Keterbatasan fisik tidak menjadi hambatan bagi
Taufiq Effendi. Peraih beasiswa di delapan negara ini menjadi bukti bahwa kekurangan
yang ada tidak menjadi penghalang untuk berprestasi.
Diskriminasi
sosial seringkali dihadapi oleh para penyandang disabilitas, salah satunya
tunanetra. Karena keterbatasan penglihatan, seringkali masyarakat meremehkan
kemampuan para penyandang tunanetra. Akan tetapi, keterbatasan bukanlah
penghalang untuk bisa berprestasi. Dengan tekad dan sikap pantang menyerah, keterbatasan
fisik yang ada mampu ditepis.
Salah
satunya oleh Taufiq Effendi, Dosen Universitas Islam Negeri (UIN) Syarif
Hidayatullah Jakarta ini tidak pernah tanggung-tanggung dalam menuntut
pendidikan. Di balik keterbatasan fisik pada matanya, ia berhasil mengenyam
pendidikan di berbagai negara melalui jalur beasiswa. Terbukti, delapan program
beasiswa berhasil diraihnya dalam kurun waktu 2006-2015.
Kekurangan yang dialami Effendi bukanlah bawaan
sejak lahir. Kecelakaan yang pernah dideritanya pada usia enam tahun, secara
perlahan menyebabkan kebutaan total saat menginjak umur 15 tahun. Berbagai
operasi serta pengobatan yang telah ditempuh pun tidak ada satupun yang
membuahkan hasil.
Tidak merasa terpuruk,
Effendi justru semakin memiliki semangat hidup yang tinggi dan berusaha keras
untuk meraih impian. Dalam urusan pendidikan, Effendi kian gigih dalam menuntut
mencari beasiswa. Keinginannya untuk dapat berkeliling dunia memupuknya untuk
terus berusaha keras mendapatkan beasiswa di luar negeri.
Dalam belajar, Effendi
menggunakan rekaman suara dari hasil bacaan buku temannya, sedangkan braille
dipelajarinya sejak Sekolah Menengah Atas. Ketika duduk di bangku kuliah, ia
belajar menggunakan rekaman suara dosen yang selalu ia putar saat belajar. Metode
lain, dengan menggunakan aplikasi untuk program membaca. Effendi memindai buku
bacaan yang kemudian disimpan dan dibaca
menggunakan aplikasi program pembaca.
Tepat pada 2006, kerja keras Effendi
akhirnya membuahkan hasil. Beasiswa senilai 20 juta dalam program 4th Asia TEFL
International Conference berhasil mengantarkannya ke Jepang. Makalah yang
dibuat Effendi berhasil menyisihkan 449 pemakalah profesional dengan jenjang
pendidikan yang berbeda dengan Effendi yang satu-satunya mengenyam pendidikan
tingkat strata satu.
Tidak berhenti sampai di situ, tahun-tahun
berikutnya Effendi kembali menorehkan catatan baru untuk perjalanan
beasiswanya. Salah satu di antaranya ialah Korean Exchange Bank yang mendanai
penelitian skripsi Effendi pada 2007. Diakhir masa studi strata satunya,
Effendi lulus dengan menyandang predikat Cum Laude serta
menjadi wisudawan terbaik dengan kriteria akademik dan non akademik.
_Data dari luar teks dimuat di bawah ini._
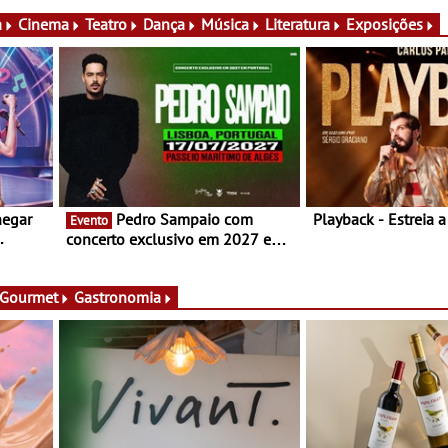
atividades para toda a família e
Campo Maior - Fest
muito mais
entre 8 e 16 de ago
a
Cinema
Teatro
Dança
Música
Literatura
Exposições
hegar
Pedro Sampaio com
Playback - Estreia 
Evento
concerto exclusivo em 2027 em
Portugal
 Gourmet
Gastronomia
Tak merasa puas, pada 2009 dengan beasiswa Information
and Communication Technology Training dari Japan Braille Library,
Effendi mengikuti pelatihan di Malaysia. Sebelumnya, pada 2008 Ia melanjutkan
studi magisternya di Inggris tepatnya Aga Khan University. Beberapa beasiswa
dari pemerintah Amerika Serikat yakni Teacher Training
and workshop di INTO Oregon State University,
Corvallis dan Pengajaran Bahasa Inggris di University of Oregon, Eugene.
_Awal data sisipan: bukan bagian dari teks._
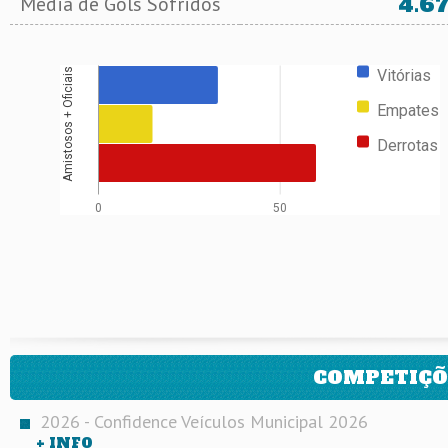
4.6
Média de Gols Sofridos
Vitórias
Amistosos + Oficiais
Empates
Derrotas
0
50
COMPETIÇÕ
2026 - Confidence Veículos Municipal 2026
+ INFO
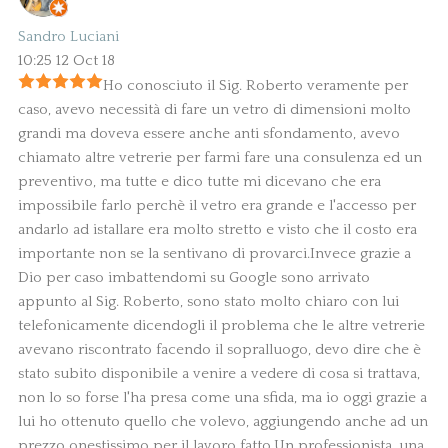
Sandro Luciani
10:25 12 Oct 18
Ho conosciuto il Sig. Roberto veramente per
caso, avevo necessità di fare un vetro di dimensioni molto
grandi ma doveva essere anche anti sfondamento, avevo
chiamato altre vetrerie per farmi fare una consulenza ed un
preventivo, ma tutte e dico tutte mi dicevano che era
impossibile farlo perchè il vetro era grande e l'accesso per
andarlo ad istallare era molto stretto e visto che il costo era
importante non se la sentivano di provarci.Invece grazie a
Dio per caso imbattendomi su Google sono arrivato
appunto al Sig. Roberto, sono stato molto chiaro con lui
telefonicamente dicendogli il problema che le altre vetrerie
avevano riscontrato facendo il sopralluogo, devo dire che è
stato subito disponibile a venire a vedere di cosa si trattava,
non lo so forse l'ha presa come una sfida, ma io oggi grazie a
lui ho ottenuto quello che volevo, aggiungendo anche ad un
prezzo onestissimo per il lavoro fatto.Un professionista, una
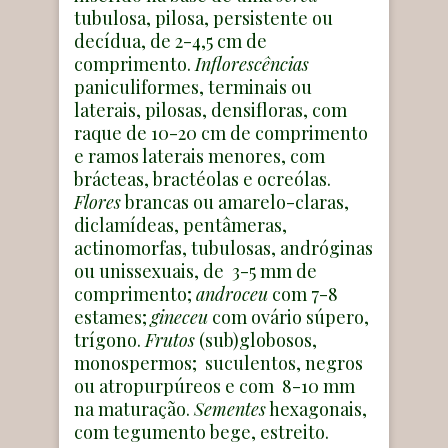
tubulosa, pilosa, persistente ou
decídua, de 2-4,5 cm de
comprimento.
Inflorescências
paniculiformes, terminais ou
laterais, pilosas, densifloras, com
raque de 10-20 cm de comprimento
e ramos laterais menores, com
brácteas, bractéolas e ocreólas.
Flores
brancas ou amarelo-claras,
diclamídeas, pentâmeras,
actinomorfas, tubulosas, andróginas
ou unissexuais, de 3-5 mm de
comprimento;
androceu
com 7-8
estames;
gineceu
com ovário súpero,
trígono.
Frutos
(sub)globosos,
monospermos; suculentos, negros
ou atropurpúreos e com 8-10 mm
na maturação.
Sementes
hexagonais,
com tegumento bege, estreito.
Perjalanannya menempuh beasiswa di
berbagai negara, menghantarkannya menjadi dosen di UIN Jakarta. Dalam mengajar,
Effendi
menerapkan metode critical pedagogy dalam kegiatan belajar mengajar di
kampus. Sebuah metode pendidikan yang menerapkan konsep dari teori kritis dan
tradisi yang terkait dengan bidang pendidikan dan studi budaya. Dengan begitu,
pengajaran Effendi di kelas menjadi interaktif dan menuai respon positif dari
kalangan mahasiswanya.
Taufiq
berpesan kepada semua mahasiswa, bahwa jangan pernah takut untuk bermimpi. Dirinya
berpesan untuk terus berjuang dalam meraih mimpi dan masa depan, “Kita di masa
depan tergantung dari mimpi dan perjuangan kita saat ini yang membedakan adalah
kerja keras,” ujar Effendi, Kamis (4/4).